(WORK TO BE COMPLETED) Give back the full listing as written. No pictures go with it.
==== MATERIALS PROVIDED
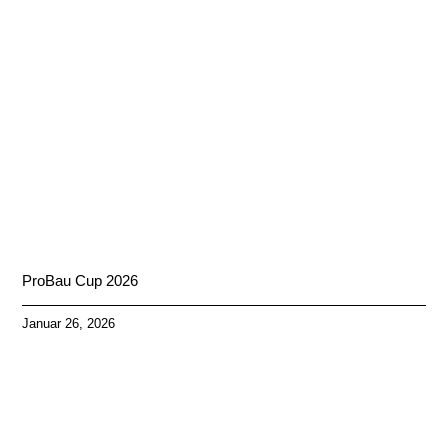
ProBau Cup 2026
Januar 26, 2026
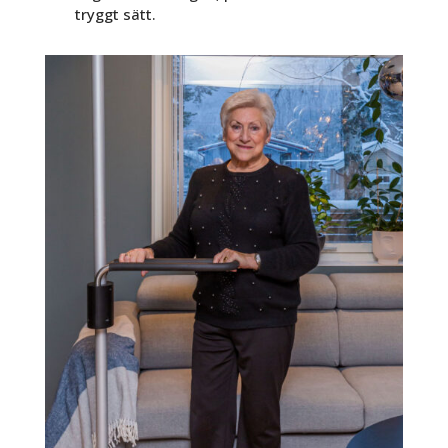
tryggt sätt.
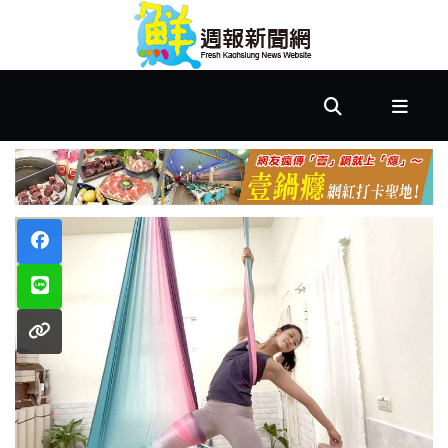
首
頁
市
政
文
教
樂
活
居
家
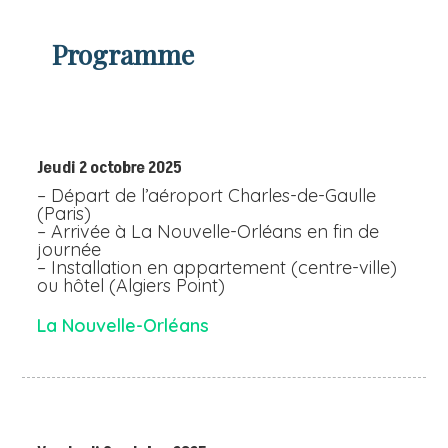
Programme
Jeudi 2 octobre 2025
– Départ de l’aéroport Charles-de-Gaulle
(Paris)
– Arrivée à La Nouvelle-Orléans en fin de
journée
– Installation en appartement (centre-ville)
ou hôtel (Algiers Point)
La Nouvelle-Orléans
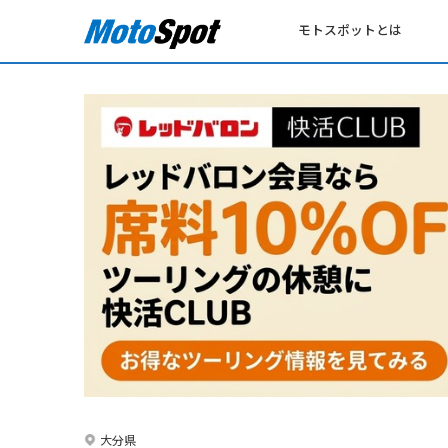
モトスポットとは
大分県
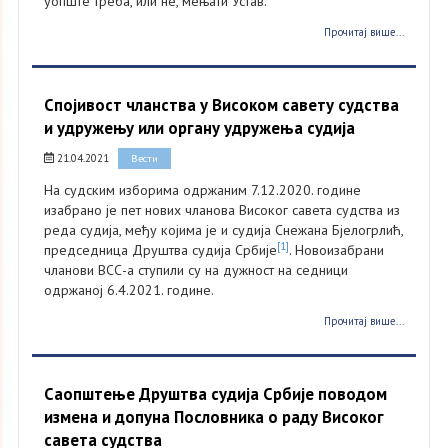
уопште треба, или не, мењати Устав.
Прочитај више...
Спојивост чланства у Високом савету судства
и удружењу или органу удружења судија
21.04.2021
Вести
На судским изборима одржаним 7.12.2020. године
изабрано је пет нових чланова Високог савета судства из
реда судија, међу којима је и судија Снежана Бјелогрлић,
[1]
председница Друштва судија Србије
. Новоизабрани
чланови ВСС-а ступили су на дужност на седници
одржаној 6.4.2021. године.
Прочитај више...
Саопштење Друштва судија Србије поводом
измена и допуна Пословника о раду Високог
савета судства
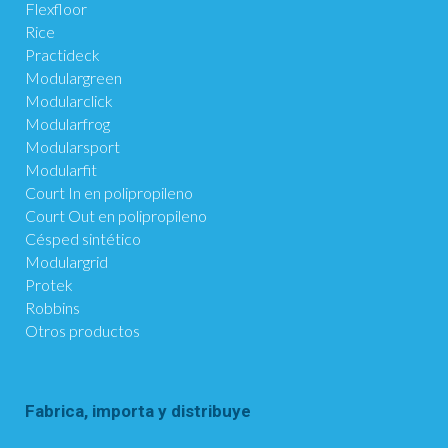
Flexfloor
Rice
Practideck
Modulargreen
Modularclick
Modularfrog
Modularsport
Modularfit
Court In en polipropileno
Court Out en polipropileno
Césped sintético
Modulargrid
Protek
Robbins
Otros productos
Fabrica, importa y distribuye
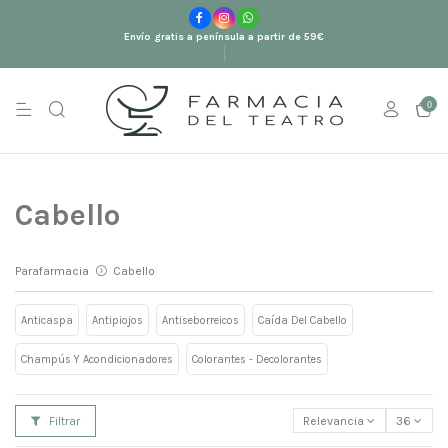
Envío gratis a península a partir de 59€
0
Cabello
Parafarmacia
Cabello
Anticaspa
Antipiojos
Antiseborreicos
Caída Del Cabello
Champús Y Acondicionadores
Colorantes - Decolorantes
Filtrar
Relevancia
36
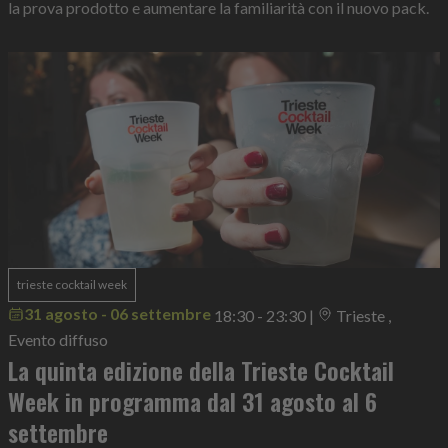
la prova prodotto e aumentare la familiarità con il nuovo pack.
trieste cocktail week
31 agosto - 06 settembre
18:30 - 23:30
|
Trieste ,
Evento diffuso
La quinta edizione della Trieste Cocktail
Week in programma dal 31 agosto al 6
settembre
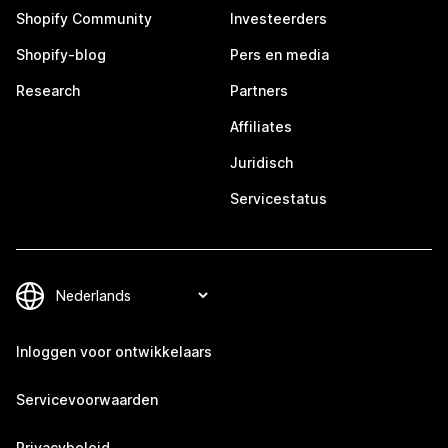
Shopify Community
Investeerders
Shopify-blog
Pers en media
Research
Partners
Affiliates
Juridisch
Servicestatus
Inloggen voor ontwikkelaars
Servicevoorwaarden
Privacybeleid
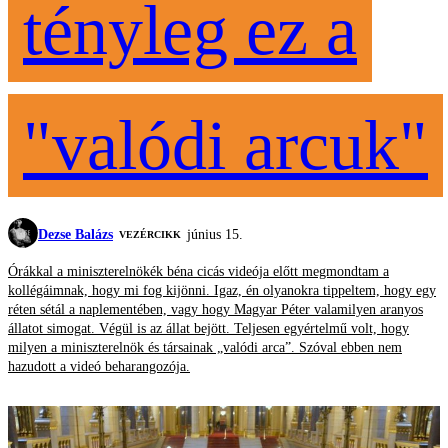
tényleg ez a
"valódi arcuk"
Dezse Balázs
június 15.
VEZÉRCIKK
Órákkal a miniszterelnökék béna cicás videója előtt megmondtam a
kollégáimnak, hogy mi fog kijönni. Igaz, én olyanokra tippeltem, hogy egy
réten sétál a naplementében, vagy hogy Magyar Péter valamilyen aranyos
állatot simogat. Végül is az állat bejött. Teljesen egyértelmű volt, hogy
milyen a miniszterelnök és társainak „valódi arca”. Szóval ebben nem
hazudott a videó beharangozója.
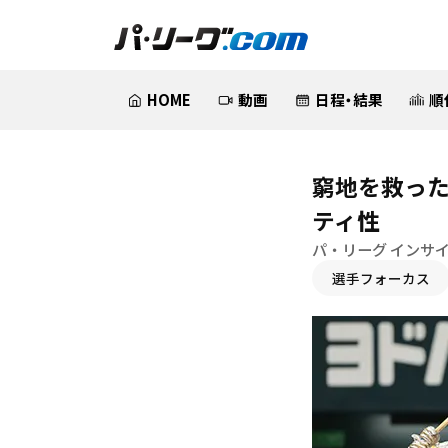
HOME
動画
日程・結果
順
窮地を救っ
ティ性
パ・リーグ インサイ
選手フォーカス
========
(REPLY)
ProBau Cup 2026
Januar 26, 2026
tryggt sätt.
首
頁
市
政
文
教
樂
活
居
家
Programme
Jeudi 2 octobre 2025
– Départ de l’aéroport Charles-de-Gaulle
(Paris)
– Arrivée à La Nouvelle-Orléans en fin de
journée
– Installation en appartement (centre-ville)
ou hôtel (Algiers Point)
La Nouvelle-Orléans
モトスポットとは
大分県
уопште треба, или не, мењати Устав.
Прочитај више...
Спојивост чланства у Високом савету судства
и удружењу или органу удружења судија
21.04.2021
Вести
На судским изборима одржаним 7.12.2020. године
изабрано је пет нових чланова Високог савета судства из
реда судија, међу којима је и судија Снежана Бјелогрлић,
[1]
председница Друштва судија Србије
. Новоизабрани
чланови ВСС-а ступили су на дужност на седници
одржаној 6.4.2021. године.
Прочитај више...
Саопштење Друштва судија Србије поводом
измена и допуна Пословника о раду Високог
савета судства
Flexfloor
Rice
Practideck
Modulargreen
Modularclick
Modularfrog
Modularsport
Modularfit
Court In en polipropileno
Court Out en polipropileno
Césped sintético
Modulargrid
Protek
Robbins
Otros productos
Fabrica, importa y distribuye
Envío gratis a península a partir de 59€
0
Cabello
Parafarmacia
Cabello
Anticaspa
Antipiojos
Antiseborreicos
Caída Del Cabello
Champús Y Acondicionadores
Colorantes - Decolorantes
Filtrar
Relevancia
36
la prova prodotto e aumentare la familiarità con il nuovo pack.
trieste cocktail week
31 agosto - 06 settembre
18:30 - 23:30
|
Trieste ,
Evento diffuso
La quinta edizione della Trieste Cocktail
Week in programma dal 31 agosto al 6
settembre
Shopify Community
Investeerders
Shopify-blog
Pers en media
Research
Partners
Affiliates
Juridisch
Servicestatus
Inloggen voor ontwikkelaars
Servicevoorwaarden
Privacybeleid
tényleg ez a
"valódi arcuk"
Dezse Balázs
június 15.
VEZÉRCIKK
Órákkal a miniszterelnökék béna cicás videója előtt megmondtam a
kollégáimnak, hogy mi fog kijönni. Igaz, én olyanokra tippeltem, hogy egy
réten sétál a naplementében, vagy hogy Magyar Péter valamilyen aranyos
állatot simogat. Végül is az állat bejött. Teljesen egyértelmű volt, hogy
milyen a miniszterelnök és társainak „valódi arca”. Szóval ebben nem
hazudott a videó beharangozója.
HOME
動画
日程・結果
順
窮地を救っ
ティ性
パ・リーグ インサイ
選手フォーカス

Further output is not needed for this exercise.